Figure A2. BCS and 4D approach for disease management
Delivery is dependent on the nature of the drug, the disease and the destination (the route). The drug may be required to be localized at a specific site, or to be delivered into the systemic circulation, as determined by the disease condition. In some cases existing technologies may be readily used for delivering molecules. However, in many cases it is necessary to develop a delivery system in order to meet the destination. The rate and extent to which the drug is absorbed from the drug product and reaches its destination is governed by two tenets of biopharmaceutics.
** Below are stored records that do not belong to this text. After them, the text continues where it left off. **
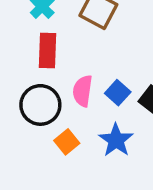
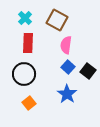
pink semicircle: (83, 91) -> (66, 45), moved
orange square: (67, 142) -> (29, 103), moved

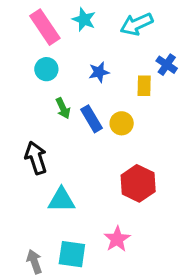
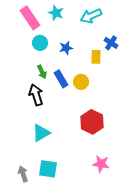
cyan circle: (46, 69) -> (40, 43), moved
black arrow: (36, 158) -> (36, 95), moved
cyan triangle: (61, 200) -> (41, 133), turned -30
pink star: (117, 239) -> (101, 164), moved, turned -30

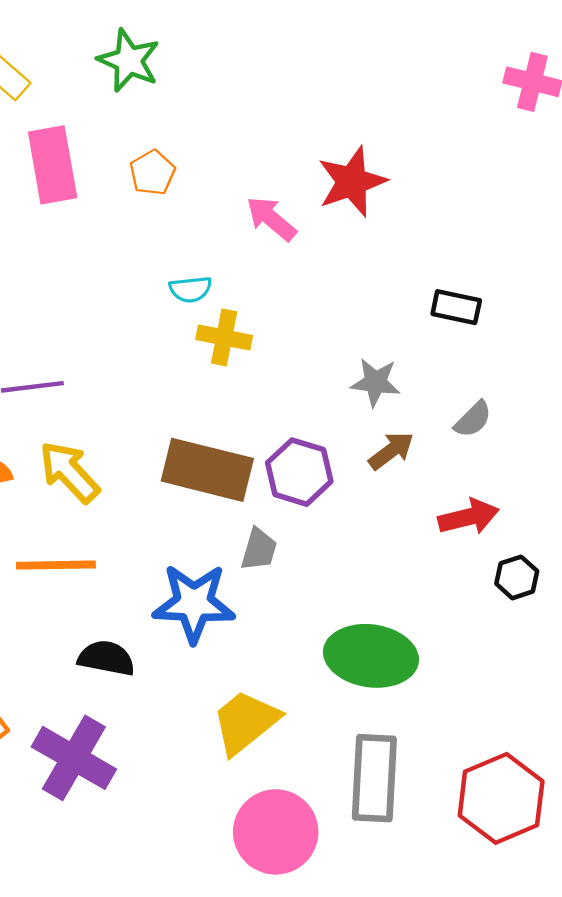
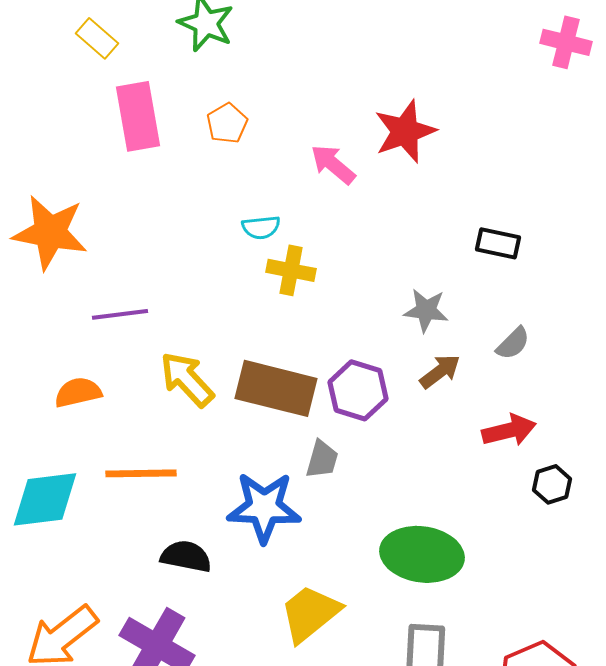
yellow arrow: (69, 472) -> (187, 379), moved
These two properties, solubility and permeability, are of profound importance in drug development and delivery and form the basis for determining bioequivalence of oral immediate-release drug products. Drugs other than class I, when evaluated in vitro may not correlate to the in-vivo performance because of highly complex and multi-faceted cascade phenomena. This may be further complicated when a formulation contains a combination of drugs. The true understanding of solubility, permeability, dissolution and pharmacokinetics of a drug product is needed to define dissolution test specifications that can predict the in-vivo performance. Use of such surrogate dissolution would help in product evaluation for number of drugs, especially drugs for AIDS and cancer, where performing in-vivo biostudies in normal healthy volunteers is not possible.